• _Material for this task_:
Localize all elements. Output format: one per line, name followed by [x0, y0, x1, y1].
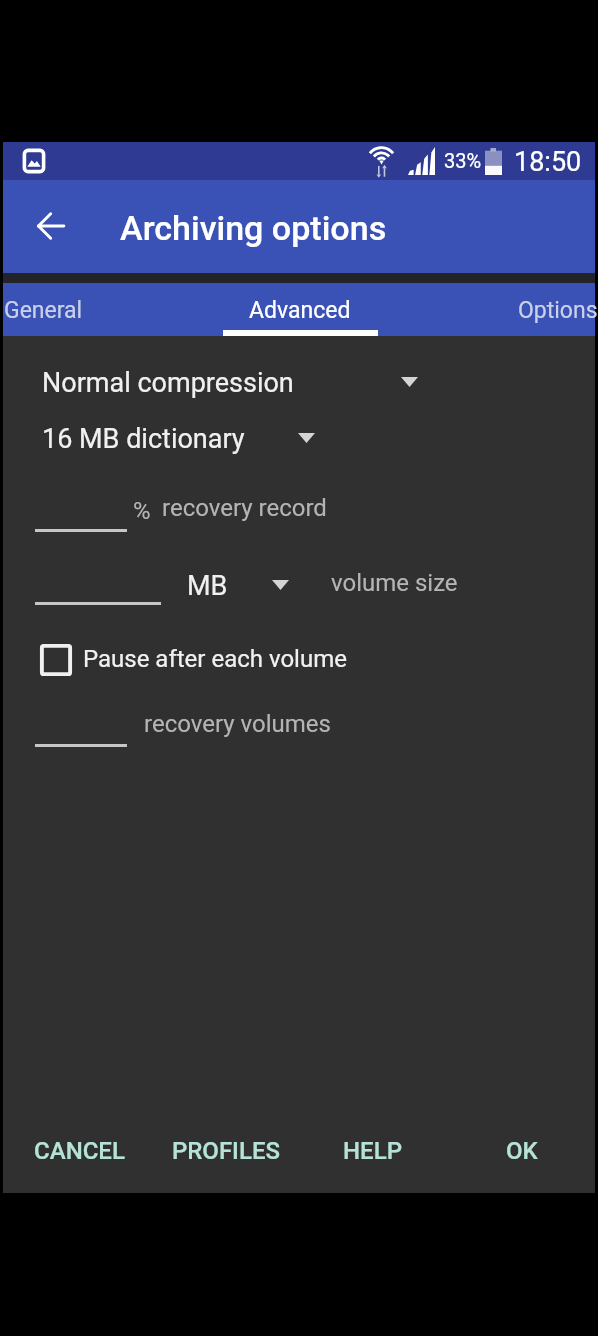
button[interactable]: HELP: [329, 1122, 416, 1180]
button[interactable]: Numeric input: [35, 710, 127, 747]
button[interactable]: Navigate back: [22, 197, 80, 255]
button[interactable]: Numeric input: [35, 494, 127, 532]
staticText: General: [4, 297, 83, 324]
button[interactable]: 16 MB dictionary: [42, 416, 323, 462]
button[interactable]: General: [0, 283, 171, 336]
staticText: Pause after each volume: [83, 645, 347, 673]
staticText: Archiving options: [120, 208, 387, 248]
staticText: volume size: [331, 569, 458, 597]
other: Screenshot notification: [22, 148, 46, 174]
staticText: recovery volumes: [144, 710, 331, 738]
button[interactable]: Advanced: [172, 283, 428, 336]
staticText: Options: [518, 297, 598, 324]
staticText: 18:50: [514, 146, 582, 178]
button[interactable]: Numeric input: [35, 566, 161, 605]
staticText: OK: [506, 1137, 538, 1165]
staticText: MB: [187, 570, 228, 602]
staticText: Advanced: [249, 297, 351, 324]
button[interactable]: CANCEL: [20, 1122, 139, 1180]
button[interactable]: Pause after each volume: [37, 639, 357, 679]
staticText: %: [133, 497, 151, 525]
button[interactable]: OK: [492, 1122, 552, 1180]
staticText: Normal compression: [42, 367, 294, 399]
button[interactable]: Options: [430, 283, 598, 336]
button[interactable]: Normal compression: [42, 360, 426, 406]
staticText: 33%: [444, 149, 482, 172]
staticText: PROFILES: [172, 1137, 280, 1165]
button[interactable]: MB: [187, 563, 297, 609]
staticText: HELP: [343, 1137, 402, 1165]
staticText: CANCEL: [34, 1137, 125, 1165]
staticText: recovery record: [162, 494, 327, 522]
staticText: 16 MB dictionary: [42, 423, 245, 455]
button[interactable]: PROFILES: [158, 1122, 294, 1180]
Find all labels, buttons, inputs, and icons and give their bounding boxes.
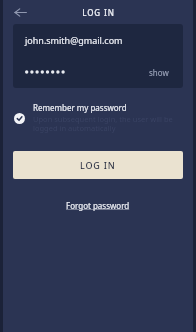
staticText: Upon subsequent login, the user will be … [33,114,173,134]
button[interactable]: john.smith@gmail.com [13,24,183,56]
button[interactable]: Forgot password [60,197,136,214]
staticText: LOG IN [82,7,115,18]
staticText: LOG IN [80,159,116,171]
staticText: Remember my password [33,102,127,113]
staticText: john.smith@gmail.com [25,34,123,46]
button[interactable]: show [13,56,183,88]
staticText: Forgot password [66,200,130,211]
button[interactable]: LOG IN [13,151,183,179]
button[interactable]: Remember my password [3,98,193,138]
button[interactable]: Back [9,1,31,23]
staticText: show [149,67,169,78]
button[interactable]: show [147,64,171,81]
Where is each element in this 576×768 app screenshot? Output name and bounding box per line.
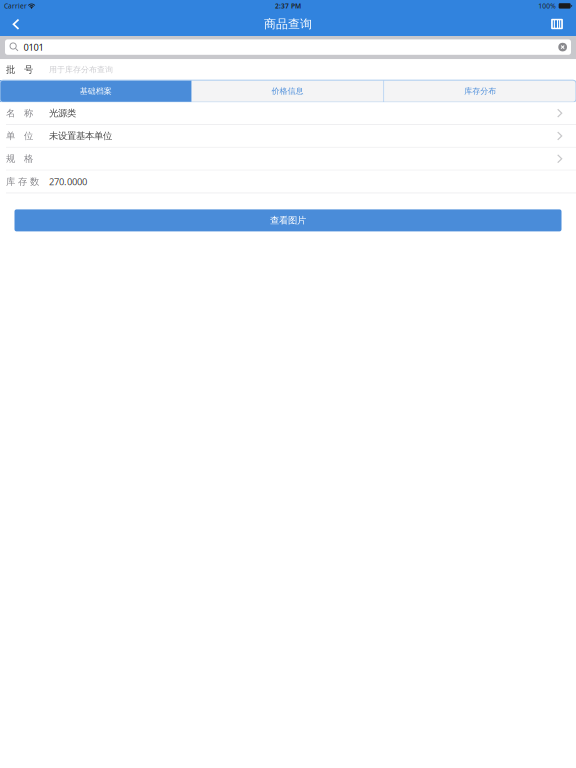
- staticText: 用于库存分布查询: [49, 65, 113, 75]
- button[interactable]: 规 格: [0, 148, 576, 171]
- staticText: 商品查询: [264, 17, 312, 31]
- staticText: 光源类: [49, 107, 76, 119]
- staticText: Carrier: [4, 2, 27, 10]
- staticText: 规 格: [6, 153, 33, 164]
- staticText: 基础档案: [80, 86, 112, 96]
- staticText: 价格信息: [272, 86, 304, 96]
- staticText: 270.0000: [49, 175, 87, 188]
- button[interactable]: 库 存 数: [0, 171, 576, 193]
- staticText: 库 存 数: [6, 176, 39, 187]
- staticText: 未设置基本单位: [49, 130, 112, 142]
- button[interactable]: 查看图片: [14, 209, 562, 231]
- button[interactable]: Clear text: [558, 43, 567, 52]
- staticText: 2:37 PM: [275, 2, 301, 10]
- button[interactable]: 名 称: [0, 102, 576, 125]
- staticText: 0101: [23, 41, 43, 53]
- button[interactable]: Scan barcode: [544, 15, 570, 36]
- staticText: 查看图片: [270, 215, 306, 226]
- button[interactable]: 基础档案: [0, 80, 192, 102]
- button[interactable]: 库存分布: [384, 80, 576, 102]
- staticText: 库存分布: [464, 86, 496, 96]
- button[interactable]: Back: [3, 15, 29, 36]
- staticText: 名 称: [6, 107, 33, 119]
- staticText: 单 位: [6, 130, 33, 142]
- staticText: 批 号: [6, 64, 33, 76]
- staticText: 100%: [538, 2, 556, 10]
- button[interactable]: 价格信息: [192, 80, 383, 102]
- button[interactable]: 单 位: [0, 125, 576, 148]
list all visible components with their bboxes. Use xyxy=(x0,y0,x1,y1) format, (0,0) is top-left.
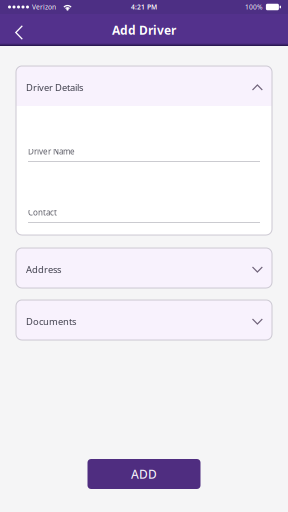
staticText: 4:21 PM xyxy=(131,3,157,12)
staticText: ADD xyxy=(131,466,157,482)
button[interactable]: Address xyxy=(16,248,272,288)
button[interactable]: Documents xyxy=(16,300,272,340)
staticText: 100% xyxy=(245,3,263,12)
staticText: Driver Name xyxy=(28,146,75,157)
staticText: Documents xyxy=(26,315,76,328)
staticText: Add Driver xyxy=(112,22,176,38)
staticText: Driver Details xyxy=(26,81,83,94)
staticText: Contact xyxy=(28,207,57,218)
staticText: Address xyxy=(26,263,61,276)
button[interactable]: Back xyxy=(0,14,38,46)
button[interactable]: ADD xyxy=(88,459,200,489)
button[interactable]: Driver Details xyxy=(16,66,272,106)
staticText: Verizon xyxy=(32,3,56,12)
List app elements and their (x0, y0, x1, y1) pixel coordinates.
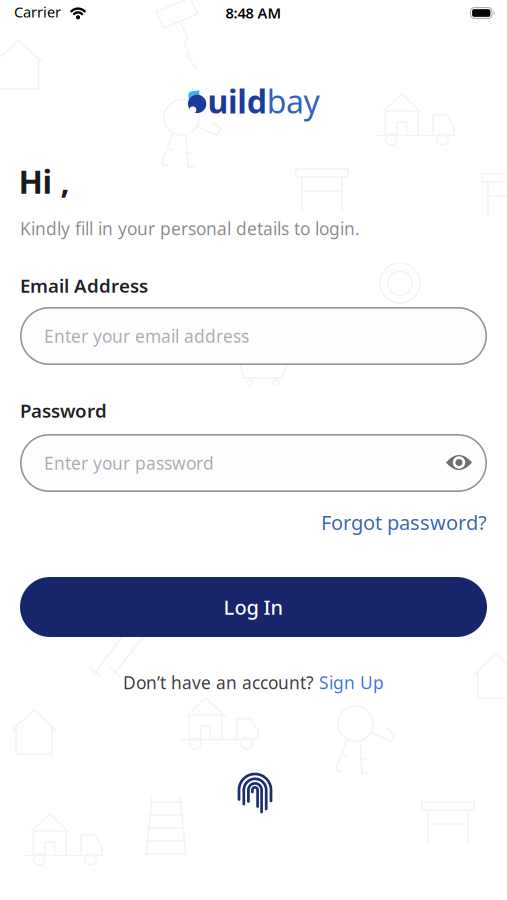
button[interactable]: Forgot password? (321, 509, 487, 536)
staticText: Don’t have an account? (123, 671, 319, 694)
staticText: 8:48 AM (226, 3, 282, 22)
staticText: Kindly fill in your personal details to … (20, 217, 360, 240)
staticText: Enter your password (44, 452, 214, 474)
staticText: Log In (224, 594, 284, 620)
staticText: Email Address (20, 273, 148, 298)
staticText: Password (20, 398, 107, 423)
button[interactable]: Log In (20, 577, 487, 637)
button[interactable]: Sign Up (319, 671, 384, 694)
staticText: Sign Up (319, 671, 384, 694)
staticText: Carrier (14, 2, 61, 22)
staticText: Forgot password? (321, 509, 487, 536)
button[interactable]: Show password (440, 448, 478, 477)
staticText: Enter your email address (44, 324, 249, 348)
staticText: Hi , (18, 160, 70, 202)
button[interactable]: Log in with fingerprint (236, 772, 274, 814)
staticText: bay (267, 80, 320, 122)
button[interactable]: Enter your password (20, 434, 487, 492)
button[interactable]: Enter your email address (20, 307, 487, 365)
staticText: uild (208, 80, 267, 122)
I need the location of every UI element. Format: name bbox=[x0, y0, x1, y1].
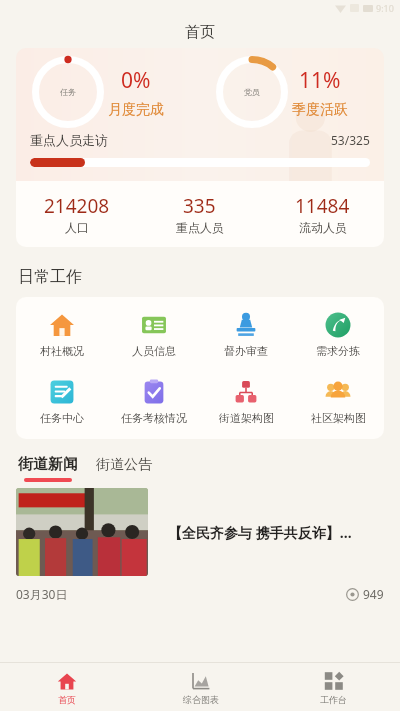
button[interactable]: 社区架构图 bbox=[292, 376, 384, 427]
staticText: 首页 bbox=[185, 23, 215, 42]
button[interactable]: 街道新闻 bbox=[18, 455, 78, 482]
staticText: 月度完成 bbox=[108, 101, 164, 119]
button[interactable]: 村社概况 bbox=[16, 309, 108, 360]
staticText: 社区架构图 bbox=[311, 411, 366, 425]
button[interactable]: 督办审查 bbox=[200, 309, 292, 360]
button[interactable]: 任务中心 bbox=[16, 376, 108, 427]
button[interactable]: 需求分拣 bbox=[292, 309, 384, 360]
staticText: 需求分拣 bbox=[316, 344, 360, 358]
button[interactable]: 335 bbox=[138, 193, 261, 235]
staticText: 11484 bbox=[295, 193, 350, 219]
staticText: 0% bbox=[121, 66, 151, 95]
button[interactable]: 首页 bbox=[0, 663, 134, 711]
staticText: 9:10 bbox=[376, 2, 394, 14]
staticText: 重点人员 bbox=[176, 220, 224, 235]
staticText: 季度活跃 bbox=[292, 101, 348, 119]
staticText: 街道公告 bbox=[96, 456, 152, 474]
button[interactable]: 街道公告 bbox=[96, 456, 152, 482]
staticText: 街道新闻 bbox=[18, 455, 78, 474]
staticText: 335 bbox=[183, 193, 216, 219]
staticText: 949 bbox=[363, 586, 384, 602]
staticText: 11% bbox=[299, 66, 341, 95]
button[interactable]: 214208 bbox=[16, 193, 138, 235]
staticText: 人口 bbox=[65, 220, 89, 235]
staticText: 53/325 bbox=[331, 132, 370, 148]
staticText: 214208 bbox=[44, 193, 110, 219]
staticText: 任务中心 bbox=[40, 411, 84, 425]
staticText: 03月30日 bbox=[16, 586, 68, 602]
staticText: 督办审查 bbox=[224, 344, 268, 358]
staticText: 党员 bbox=[244, 87, 260, 97]
staticText: 工作台 bbox=[320, 694, 347, 705]
button[interactable]: 街道架构图 bbox=[200, 376, 292, 427]
staticText: 人员信息 bbox=[132, 344, 176, 358]
staticText: 【全民齐参与 携手共反诈】… bbox=[168, 523, 352, 542]
staticText: 日常工作 bbox=[18, 267, 82, 287]
staticText: 任务考核情况 bbox=[121, 411, 187, 425]
button[interactable]: 11484 bbox=[261, 193, 384, 235]
staticText: 任务 bbox=[60, 87, 76, 97]
staticText: 首页 bbox=[58, 694, 76, 705]
button[interactable]: 【全民齐参与 携手共反诈】… bbox=[16, 482, 384, 602]
button[interactable]: 任务考核情况 bbox=[108, 376, 200, 427]
staticText: 流动人员 bbox=[299, 220, 347, 235]
button[interactable]: 人员信息 bbox=[108, 309, 200, 360]
staticText: 村社概况 bbox=[40, 344, 84, 358]
button[interactable]: 工作台 bbox=[267, 663, 400, 711]
staticText: 重点人员走访 bbox=[30, 132, 108, 148]
staticText: 综合图表 bbox=[183, 694, 219, 705]
staticText: 街道架构图 bbox=[219, 411, 274, 425]
button[interactable]: 综合图表 bbox=[134, 663, 267, 711]
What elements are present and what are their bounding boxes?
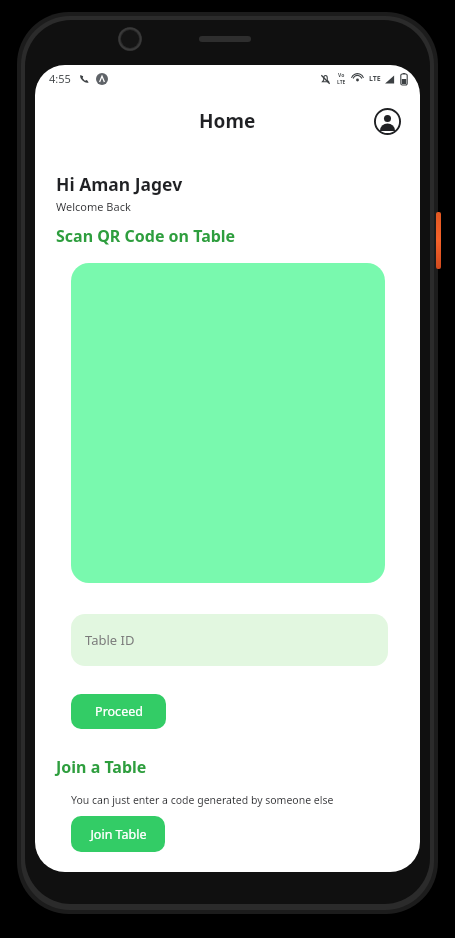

• _Exercise goal_:
In the listing, find every line containing the word "each" and list it.

• _Result below_:
staticText: Pause after each volume: [83, 645, 347, 673]
button[interactable]: Pause after each volume: [37, 639, 357, 679]
Where is each element in this 576×768 app screenshot? Output name and bounding box per line.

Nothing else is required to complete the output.